Problem description
When a line of the entries contains "ytick", please list that line.

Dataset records

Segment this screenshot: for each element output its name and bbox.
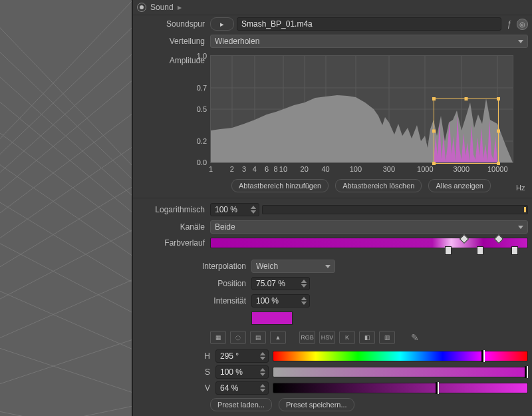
section-header-sound[interactable]: Sound ▶ [133,0,532,15]
label-kanaele: Kanäle [133,222,210,232]
s-value[interactable]: 100 % [215,365,269,379]
xtick: 4 [253,165,257,173]
mixer-icon[interactable]: ◧ [359,331,375,344]
add-sample-range-button[interactable]: Abtastbereich hinzufügen [231,179,329,192]
image-picker-icon[interactable]: ▲ [270,331,286,344]
gradient-knot-top[interactable] [494,234,503,244]
label-interpolation: Interpolation [133,262,251,271]
label-log: Logarithmisch [133,205,210,214]
delete-sample-range-button[interactable]: Abtastbereich löschen [335,179,422,192]
xtick: 3000 [454,165,469,173]
xtick: 1000 [417,165,433,173]
color-wheel-icon[interactable]: ◌ [230,331,246,344]
xtick: 300 [383,165,395,173]
preset-load-button[interactable]: Preset laden... [210,398,272,411]
preset-save-button[interactable]: Preset speichern... [279,398,354,411]
viewport-3d[interactable] [0,0,132,416]
floor-grid [0,0,132,416]
color-mode-toolbar: ▦ ◌ ▤ ▲ RGB HSV K ◧ ▥ ✎ [210,327,532,348]
v-slider[interactable] [273,383,528,393]
attribute-panel: Sound ▶ Soundspur ▸ Smash_BP_01.m4a ƒ ◎ … [133,0,532,416]
label-verteilung: Verteilung [133,37,210,46]
gradient-bar[interactable] [210,238,528,248]
play-button[interactable]: ▸ [210,17,234,31]
rgb-mode-button[interactable]: RGB [299,331,315,344]
label-s: S [133,367,215,377]
v-value[interactable]: 64 % [215,381,269,395]
link-target-icon[interactable]: ◎ [517,19,528,30]
log-slider[interactable] [262,205,528,214]
kanaele-dropdown[interactable]: Beide [210,220,528,234]
show-all-button[interactable]: Alles anzeigen [428,179,491,192]
interpolation-dropdown[interactable]: Weich [251,260,335,273]
h-value[interactable]: 295 ° [215,349,269,363]
svg-rect-0 [0,0,132,416]
gradient-knot-bottom[interactable] [445,246,452,255]
ytick: 0.5 [197,105,207,113]
xtick: 6 [265,165,269,173]
section-title: Sound [150,3,174,12]
ytick: 0.7 [197,84,207,92]
position-value[interactable]: 75.07 % [251,277,310,290]
label-hz: Hz [516,184,525,192]
xtick: 10 [279,165,287,173]
label-position: Position [133,279,251,288]
spectrum-svg [211,56,513,162]
ytick: 1.0 [197,52,207,60]
radio-icon [137,3,146,12]
xtick: 40 [321,165,329,173]
gradient-knot-bottom[interactable] [511,246,518,255]
sound-file-field[interactable]: Smash_BP_01.m4a [237,17,501,31]
hsv-mode-button[interactable]: HSV [319,331,335,344]
gradient-knot-bottom[interactable] [477,246,483,255]
spectrum-icon[interactable]: ▤ [250,331,266,344]
xtick: 100 [350,165,362,173]
xtick: 10000 [487,165,508,173]
xtick: 1 [209,165,213,173]
log-value[interactable]: 100 % [210,203,259,216]
xtick: 2 [230,165,234,173]
kelvin-mode-button[interactable]: K [339,331,355,344]
intensitaet-value[interactable]: 100 % [251,294,310,308]
label-soundspur: Soundspur [133,19,210,29]
ytick: 0.0 [197,158,207,166]
color-swatch[interactable] [251,312,293,325]
amplitude-graph[interactable]: 1.0 0.7 0.5 0.2 0.0 1 2 3 4 6 8 10 20 40… [210,55,513,163]
eyedropper-icon[interactable]: ✎ [411,332,419,343]
s-slider[interactable] [273,367,528,377]
xtick: 3 [242,165,246,173]
ytick: 0.2 [197,137,207,145]
label-farbverlauf: Farbverlauf [133,238,210,248]
verteilung-dropdown[interactable]: Wiederholen [210,35,528,48]
swatches-icon[interactable]: ▥ [379,331,395,344]
chevron-right-icon: ▶ [178,5,182,11]
gradient-knot-top[interactable] [460,234,469,244]
label-intensitaet: Intensität [133,296,251,306]
xtick: 8 [274,165,278,173]
picker-icon[interactable]: ▦ [210,331,226,344]
xtick: 20 [301,165,309,173]
sound-file-name: Smash_BP_01.m4a [241,19,313,29]
label-v: V [133,383,215,393]
h-slider[interactable] [273,351,528,361]
fx-indicator[interactable]: ƒ [504,19,514,29]
label-h: H [133,351,215,361]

Finished exercise
ytick: 0.5 [197,105,207,113]
ytick: 0.7 [197,84,207,92]
ytick: 1.0 [197,52,207,60]
ytick: 0.0 [197,158,207,166]
ytick: 0.2 [197,137,207,145]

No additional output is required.